JSON Grammar in ECMAScript 5 differs from the grammar specified in RFC
4627 in that it allows primitive values at top-level.

>> however in ecmascript, if enclosed in a single quote string, as - '"\""' -
>> the backslash would escape the double quote mark, resulting in '"""',
>> which is not valid JSON.
>
> You are confused.
>

I don't think so.

What you've allowed in your RegExp doesn't match JSON Grammar defined in
ECMA 5.

> "\"" is both an ES string literal and JSON for the string containing"
>

Yes.

> "\\\"" is both an ES string literal and JSON for the string containing \"
>

Yes.

> "\\"" is neither an ES string literal nor JSON.
>

Correct.

>> To pass a string value containing the character sequence "\"" to
>
> But that was not the purpose of the JSON string.
>

What do you mean by the purpose of the JSON String?
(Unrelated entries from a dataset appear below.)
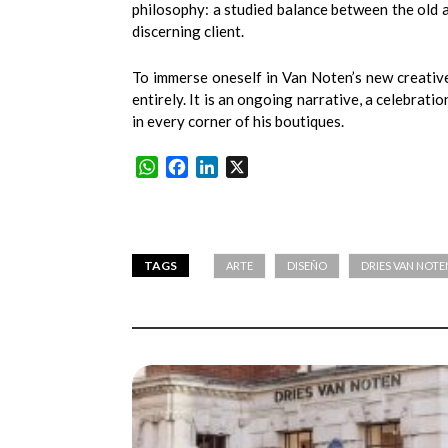
philosophy: a studied balance between the old a
discerning client.
To immerse oneself in Van Noten’s new creativ
entirely. It is an ongoing narrative, a celebrati
in every corner of his boutiques.
WhatsApp
Facebook
LinkedIn
X
TAGS
ARTE
DISEÑO
DRIES VAN NOTE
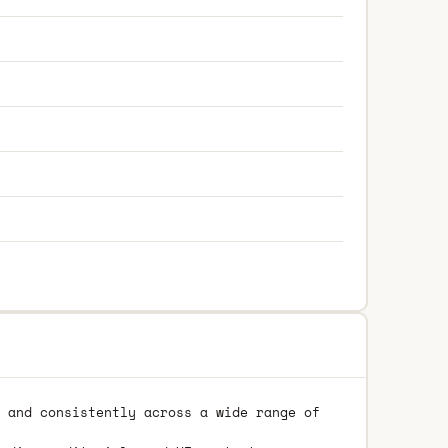
 and consistently across a wide range of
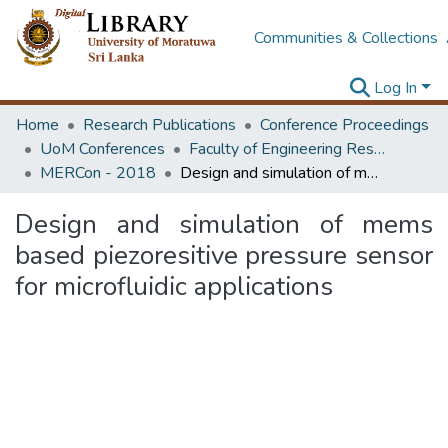
Communities & Collections
Log In
Home
Research Publications
Conference Proceedings
UoM Conferences
Faculty of Engineering Research Unit (ERU & MERCon)
MERCon - 2018
Design and simulation of mems based piezoresitive pressure sensor for microfluidic applications
Design and simulation of mems
based piezoresitive pressure sensor
for microfluidic applications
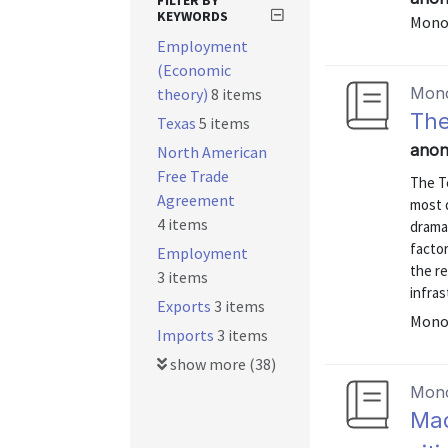
FILTER BY
KEYWORDS
Mono
Employment
(Economic
Mon
theory)
8 items
The
Texas
5 items
anon
North American
Free Trade
The T
Agreement
most 
4 items
drama
factor
Employment
the r
3 items
infras
Exports
3 items
Mono
Imports
3 items
show more (38)
Mon
Maq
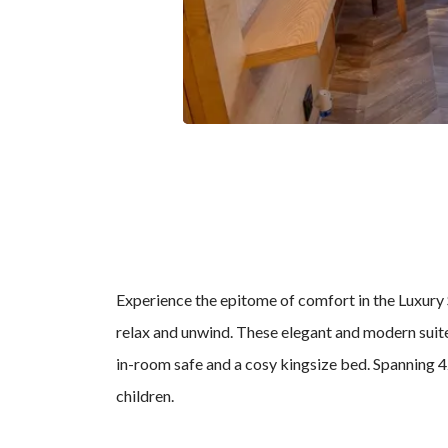
Experience the epitome of comfort in the Luxury S
relax and unwind. These elegant and modern suite
in-room safe and a cosy kingsize bed. Spanning 42 
children.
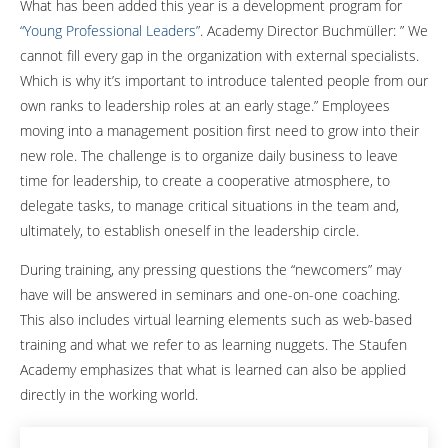
What has been added this year is a development program for
“Young Professional Leaders”
. Academy Director Buchmüller: ” We
cannot fill every gap in the organization with external specialists.
Which is why it’s important to introduce talented people from our
own ranks to leadership roles at an early stage.” Employees
moving into a management position first need to grow into their
new role. The challenge is to organize daily business to leave
time for leadership, to create a cooperative atmosphere, to
delegate tasks, to manage critical situations in the team and,
ultimately, to establish oneself in the leadership circle.
During training, any pressing questions the “newcomers” may
have will be answered in seminars and one-on-one coaching.
This also includes virtual learning elements such as web-based
training and what we refer to as learning nuggets. The Staufen
Academy emphasizes that what is learned can also be applied
directly in the working world.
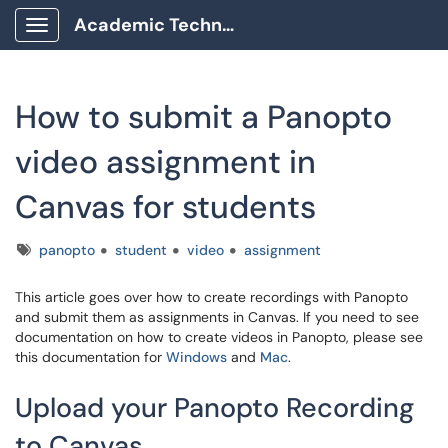
Academic Technology Client Portal
Show Applications Menu
How to submit a Panopto
video assignment in
Canvas for students
Tags
panopto
student
video
assignment
This article goes over how to create recordings with Panopto
and submit them as assignments in Canvas. If you need to see
documentation on how to create videos in Panopto, please see
this documentation for
Windows
and
Mac
.
Upload your Panopto Recording
to Canvas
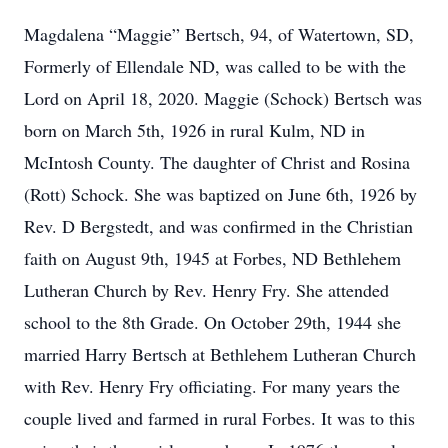
Magdalena “Maggie” Bertsch, 94, of Watertown, SD,
Formerly of Ellendale ND, was called to be with the
Lord on April 18, 2020. Maggie (Schock) Bertsch was
born on March 5th, 1926 in rural Kulm, ND in
McIntosh County. The daughter of Christ and Rosina
(Rott) Schock. She was baptized on June 6th, 1926 by
Rev. D Bergstedt, and was confirmed in the Christian
faith on August 9th, 1945 at Forbes, ND Bethlehem
Lutheran Church by Rev. Henry Fry. She attended
school to the 8th Grade. On October 29th, 1944 she
married Harry Bertsch at Bethlehem Lutheran Church
with Rev. Henry Fry officiating. For many years the
couple lived and farmed in rural Forbes. It was to this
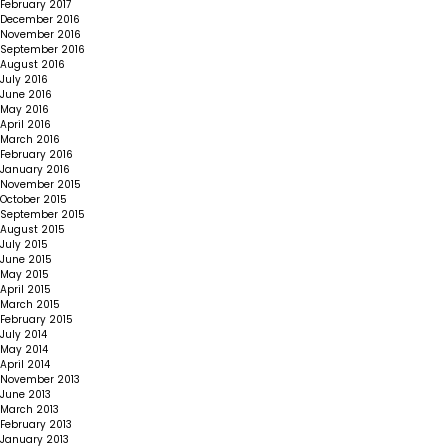
February 2017
December 2016
November 2016
September 2016
August 2016
July 2016
June 2016
May 2016
April 2016
March 2016
February 2016
January 2016
November 2015
October 2015
September 2015
August 2015
July 2015
June 2015
May 2015
April 2015
March 2015
February 2015
July 2014
May 2014
April 2014
November 2013
June 2013
March 2013
February 2013
January 2013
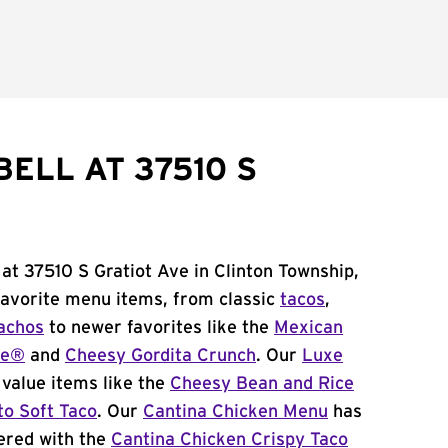
ELL AT 37510 S
 at 37510 S Gratiot Ave in Clinton Township,
 favorite menu items, from classic
tacos
,
achos
to newer favorites like the
Mexican
me®
and
Cheesy Gordita Crunch
. Our
Luxe
value items like the
Cheesy Bean and Rice
to Soft Taco
. Our
Cantina Chicken Menu
has
ered with the
Cantina Chicken Crispy Taco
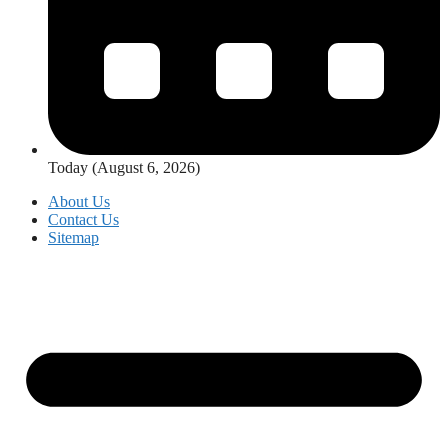
Today (August 6, 2026)
About Us
Contact Us
Sitemap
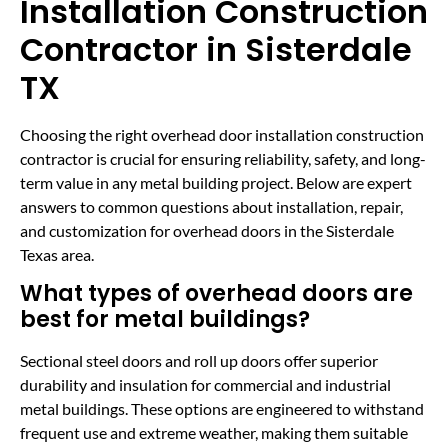
Installation Construction
Contractor in Sisterdale
TX
Choosing the right overhead door installation construction
contractor is crucial for ensuring reliability, safety, and long-
term value in any metal building project. Below are expert
answers to common questions about installation, repair,
and customization for overhead doors in the Sisterdale
Texas area.
What types of overhead doors are
best for metal buildings?
Sectional steel doors and roll up doors offer superior
durability and insulation for commercial and industrial
metal buildings. These options are engineered to withstand
frequent use and extreme weather, making them suitable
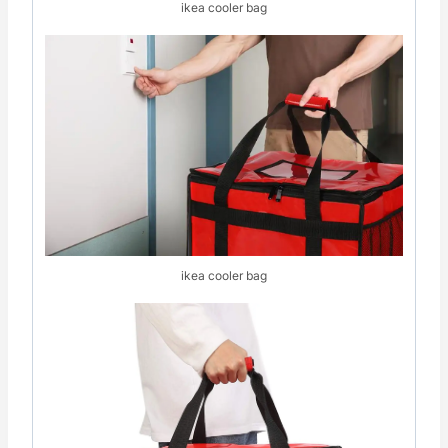
ikea cooler bag
ikea cooler bag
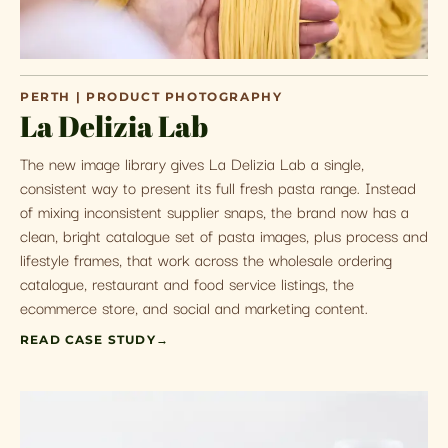
PERTH | PRODUCT PHOTOGRAPHY
La Delizia Lab
The new image library gives La Delizia Lab a single,
consistent way to present its full fresh pasta range. Instead
of mixing inconsistent supplier snaps, the brand now has a
clean, bright catalogue set of pasta images, plus process and
lifestyle frames, that work across the wholesale ordering
catalogue, restaurant and food service listings, the
ecommerce store, and social and marketing content.
READ CASE STUDY
→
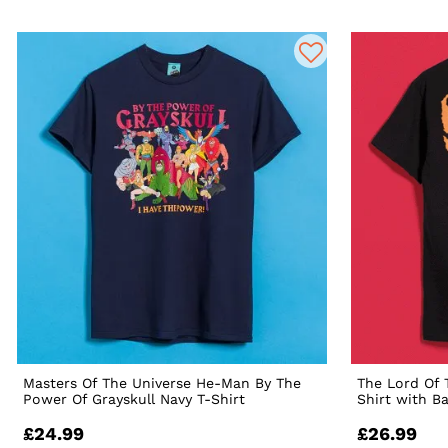
Masters Of The Universe He-Man By The
The Lord Of 
Power Of Grayskull Navy T-Shirt
Shirt with B
£24.99
£26.99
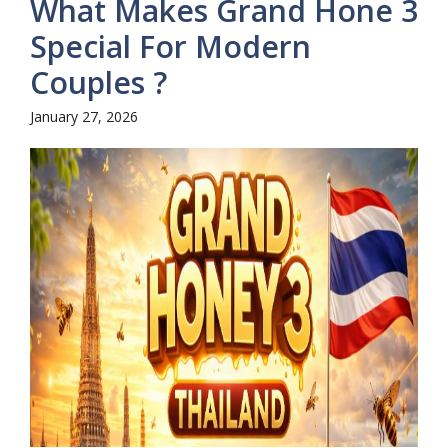
What Makes Grand Hone 3
Special For Modern
Couples ?
January 27, 2026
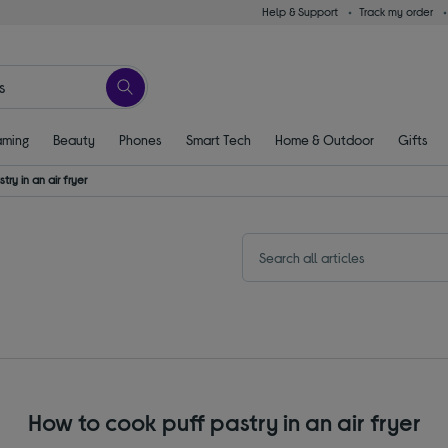
Help & Support
Track my order
ming
Beauty
Phones
Smart Tech
Home & Outdoor
Gifts
ry in an air fryer
How to cook puff pastry in an air fryer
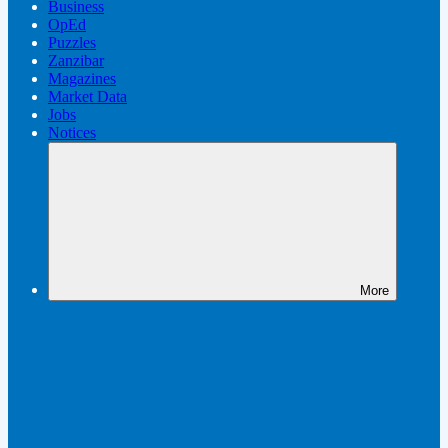
Business
OpEd
Puzzles
Zanzibar
Magazines
Market Data
Jobs
Notices
More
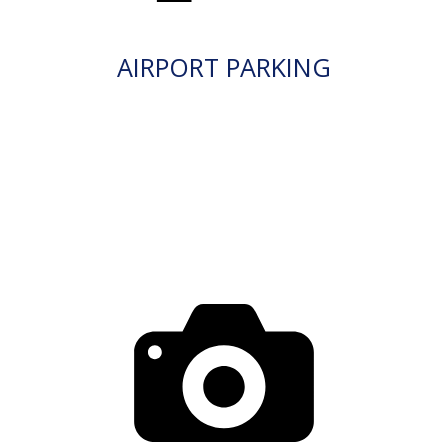
AIRPORT PARKING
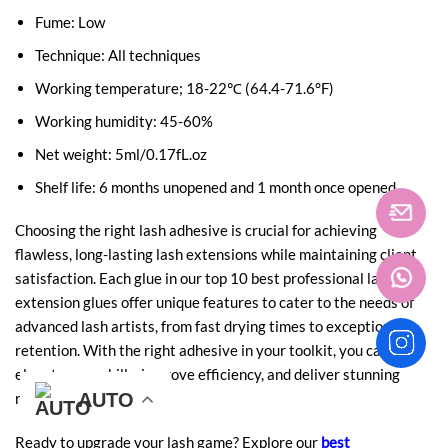
Fume: Low
Technique: All techniques
Working temperature; 18-22℃ (64.4-71.6°F)
Working humidity: 45-60%
Net weight: 5ml/0.17fL.oz
Shelf life: 6 months unopened and 1 month once opened
Choosing the right lash adhesive is crucial for achieving
flawless, long-lasting lash extensions while maintaining client
satisfaction. Each glue in our top 10 best professional lash
extension glues offer unique features to cater to the needs of
advanced lash artists, from fast drying times to exceptional
retention. With the right adhesive in your toolkit, you can
elevate your skills, improve efficiency, and deliver stunning
AUTO
AUTO
AUTO
AUTO
AUTO
AUTO
results for your clients.
Ready to upgrade your lash game? Explore our
best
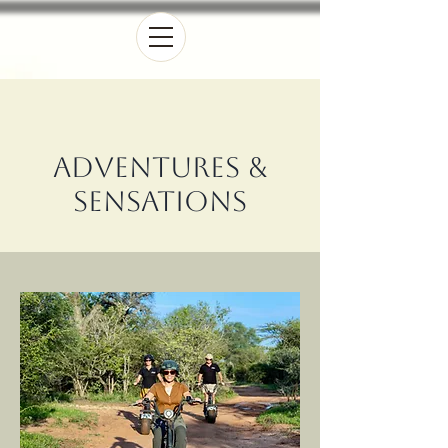
Adventures &
Sensations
The purpose is
inside the programmer.

>> JSON.parse, the backslash must be escaped. Thus, you would use:
>>
>> var quoteMarkInJSONString = '"\\""';
>
> Yes, but that is not how JSON is usually being put in. That is, the
> escaping backslash is _not_ escaped then, and the characters that
> quoteMarkInJSONString contains are
>
> \"
>

Right; a JSONValue is usually going to be supplied as a value of an
identifier, e.g. xhr.responseText. A string value having the character
sequence - "\"" - is valid JSON.

> and not
>
> "
>

That would be invalid.

> whereas only the latter was intended.
>
>> And that works.
>
> A JSON string *literal* may very well contain a literal backslash character,
> and it may also contain a literal double quote. The expression fails to
> recognize that.
>

No, a JSONString may not contain a literal backslash character.

| JSONString ::
| "JSONStringCharactersopt "
|
| JSONStringCharacters ::
| JSONStringCharacter JSONStringCharactersopt
|
| JSONStringCharacter ::
| SourceCharacter but not double-quote " or backslash \ or U+0000 thru
| U+001F \ JSONEscapeSequence

JSONStringCharacter may not contain backslash unless that is part of a
JSONEscapeSequence.

| JSONEscapeSequence ::
| JSONEscapeCharacter
| UnicodeEscapeSequence

[...]

>>
>> The goal of json2.js's JSON.parse is not to filter out values that are
>> valid; it is to eliminate values that are invalid. So far, it was
>> noticed to fail at that in four ways and I addressed those.
>
> You are very confused.
>

I don't think so. My understanding of the intent of json2.js comes from
code comments in it.

| // We split the second stage into 4 regexp operations in order to
| // work around crippling inefficiencies in IE's and Safari's regexp |
| // engines. First we replace the JSON backslash pairs with '@' (a
| // non-JSON character).

Replaces backslash chars with "@", which is excluded by /^[\],:{}\s]*$/

>>>>>> [...] The suggestion to use an object literal as the string to the
>>>>>> argument to JSON.parse is not any better than using "true".
>>>>>
>>>>> But it is. It places further requirements on the capabilities of the
>>>>> parser. An even better test would be a combination of all results of
>>>>> all productions of the JSON grammar.
>>>>
>>>> Cases that are known to be problematic can be filtered.
>>>
>>> Your point being?
>>
>> My point is that instead of trying every possible valid grammar check,
>> known bugs -- such as allowing 1. and +1 and 01, as seen in Spidermonkey
>> -- could be checked.
>
> The purpose of this was to provide a viable fallback for JSON.parse().
> Both your suggestion and the one in json2.js fail to do that.
>

No, I don't think it will be that difficult, but I want to get a test
suite for it first. Either with what I have now or with JsUnit.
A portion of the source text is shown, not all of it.